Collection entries

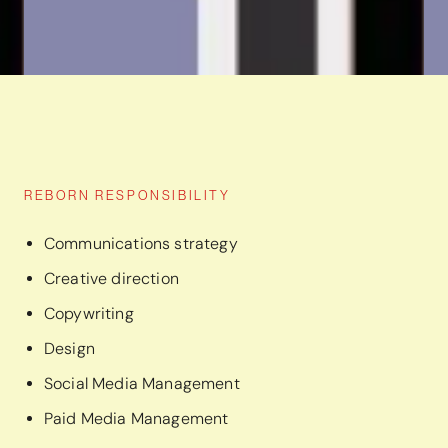
REBORN RESPONSIBILITY
Communications strategy
Creative direction
Copywriting
Design
Social Media Management
Paid Media Management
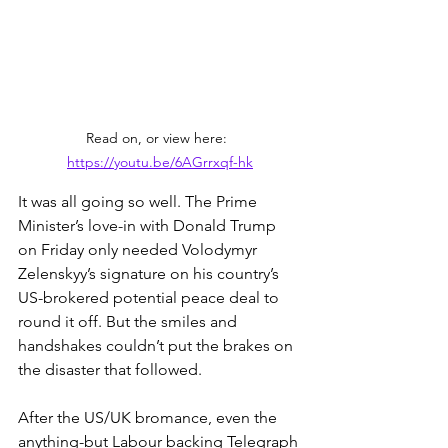
Read on, or view here:  
https://youtu.be/6AGrrxqf-hk
It was all going so well. The Prime 
Minister’s love-in with Donald Trump 
on Friday only needed Volodymyr 
Zelenskyy’s signature on his country’s 
US-brokered potential peace deal to 
round it off. But the smiles and 
handshakes couldn’t put the brakes on 
the disaster that followed.
After the US/UK bromance, even the 
anything-but Labour backing Telegraph 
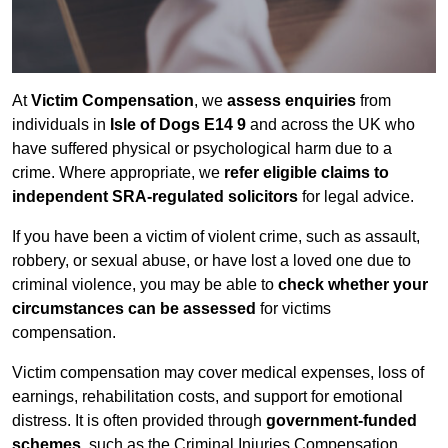
At
Victim Compensation
, we
assess enquiries
from
individuals in
Isle of Dogs E14 9
and across the UK who
have suffered physical or psychological harm due to a
crime. Where appropriate, we
refer eligible claims to
independent SRA-regulated solicitors
for legal advice.
If you have been a victim of violent crime, such as assault,
robbery, or sexual abuse, or have lost a loved one due to
criminal violence, you may be able to
check whether your
circumstances can be assessed
for victims
compensation.
Victim compensation may cover medical expenses, loss of
earnings, rehabilitation costs, and support for emotional
distress. It is often provided through
government-funded
schemes
, such as the Criminal Injuries Compensation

__EXERCISE OBJECTIVE__: Keep the pictures out and print all the records exactly as they are.

__ANSWER AREA__:
REBORN RESPONSIBILITY
Communications strategy
Creative direction
Copywriting
Design
Social Media Management
Paid Media Management
Read on, or view here:  
https://youtu.be/6AGrrxqf-hk
It was all going so well. The Prime 
Minister’s love-in with Donald Trump 
on Friday only needed Volodymyr 
Zelenskyy’s signature on his country’s 
US-brokered potential peace deal to 
round it off. But the smiles and 
handshakes couldn’t put the brakes on 
the disaster that followed.
After the US/UK bromance, even the 
anything-but Labour backing Telegraph 
At
Victim Compensation
, we
assess enquiries
from
individuals in
Isle of Dogs E14 9
and across the UK who
have suffered physical or psychological harm due to a
crime. Where appropriate, we
refer eligible claims to
independent SRA-regulated solicitors
for legal advice.
If you have been a victim of violent crime, such as assault,
robbery, or sexual abuse, or have lost a loved one due to
criminal violence, you may be able to
check whether your
circumstances can be assessed
for victims
compensation.
Victim compensation may cover medical expenses, loss of
earnings, rehabilitation costs, and support for emotional
distress. It is often provided through
government-funded
schemes
, such as the Criminal Injuries Compensation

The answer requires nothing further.